Exit of UnitedHealthcare, CO-OPs Doesn’t Spell Doom For ACA Exchanges, Report Says


There has been consternation over whether the possible withdrawal of health insurance giant UnitedHealthcare from the Affordable Care Act exchanges spells doom for the online marketplaces. Added to that has been worry that the failure of 12 of the 23 non-profit CO-OPs set up under the ACA with government funding will limit competition.

But an Urban Institute/Robert Wood Johnson Foundation (RWJF) study concludes those events are not so ominous for the success of the ACA. In fact, United, the nation’s largest health insurer, and the Consumer Operated and Oriented Plans “have not been major players in many markets and their exits will not be overly disruptive," it says.

United Health Group Inc., the parent company of UnitedHealthcare, said it lost about $475 million on ACA policies in 2015 and expects to lose at least $500 million in 2016. The company has said it may quit the program in 2017.

Nevertheless, Blue Cross-affiliated insurers, managed care plans that previously served the Medicaid population and provider-sponsored plans are increasingly dominating the competition in the exchanges, the report said.

The more serious concerns for the exchange markets are “affordability, network adequacy, outreach and enrollment funding, sufficiency of risk adjustment, and possible adverse selection against the nongroup market as a whole during special enrollment periods,” the report said.
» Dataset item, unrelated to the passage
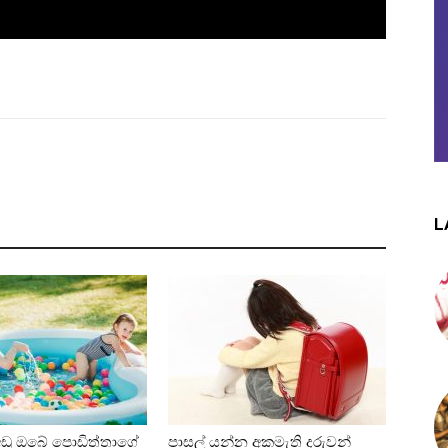
L
 අඩු ඔබේ පොඩිත්තාගේ
පාසල් යන්න අකමැති දරුවන්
However, Kathy Hempstead, who directs coverage issues at the RWJF, said that insurers are making their plans more economically viable by moving to narrower, lower-cost provider networks. And the Department of Health and Human Services also has limited insurer losses by reducing the number of special enrollment periods in which people can sign up outside of the normal enrollment periods. Health plans have complained that people enrolling during the special enrollment periods have proved to have higher medical claims than people enrolling during the normal enrollment period.

“My expectation is that there will not be the same kind of losses in 2016” as there were in 2015, Hempstead said. “Will it be a garden party? I’m not saying that, but I think it’s going to be better.”